It was clear at the World Travel Market in London in early November that the number of individuals, institutions and companies actively engaged in an aspect of transforming tourism is expanding. While being undertaken mostly by small-scale enterprises, more individuals within the larger corporates associated with mainstream tourism are also playing their part. Every initiative to reduce tourism’s footprint; improve the livelihoods of guests and residents; tackle injustice; alleviate poverty, conserve wildlife, clean up damage etc. is critical and to be applauded. So I am looking forward to [Travindy Editor] Jeremy Smith’s forthcoming book Transforming Travel that highlights numerous examples of transformation happening around the globe.

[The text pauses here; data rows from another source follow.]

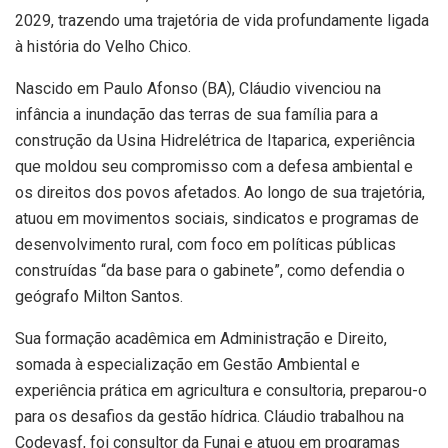
2029, trazendo uma trajetória de vida profundamente ligada
à história do Velho Chico.
Nascido em Paulo Afonso (BA), Cláudio vivenciou na
infância a inundação das terras de sua família para a
construção da Usina Hidrelétrica de Itaparica, experiência
que moldou seu compromisso com a defesa ambiental e
os direitos dos povos afetados. Ao longo de sua trajetória,
atuou em movimentos sociais, sindicatos e programas de
desenvolvimento rural, com foco em políticas públicas
construídas “da base para o gabinete”, como defendia o
geógrafo Milton Santos.
Sua formação acadêmica em Administração e Direito,
somada à especialização em Gestão Ambiental e
experiência prática em agricultura e consultoria, preparou-o
para os desafios da gestão hídrica. Cláudio trabalhou na
Codevasf, foi consultor da Funai e atuou em programas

But the nature of the “wicked problem” that tourism’s current dependency on volume growth causes, means that these individual efforts on so many diverse fronts still lack the power to alter our current trajectory. They may slow down the passage of the Tourism Titanic but not prevent its ultimate collision with the iceberg. Susanne Becken rightfully and courageously addressed this problem head on in her presentation to the WTM (see her article Carbon and Tourism Where Next? referring to it as the fallacy of incrementalism. I support her 100% and am willing to go one step further and suggest that it’s not just fallacious but fatal for these reasons:

1. Incrementalism is not working. Despite all the earnest efforts of individuals around the world, we’re being undermined by the prevailing commitment/addiction to volume growth and a refusal of those with power and authority to question this strategy or re-define more helpful ways of defining growth and success. Interestingly, all the signs suggest that 2017 will be a bumper year for tourism with growth rates exceeding already ambitious forecasts.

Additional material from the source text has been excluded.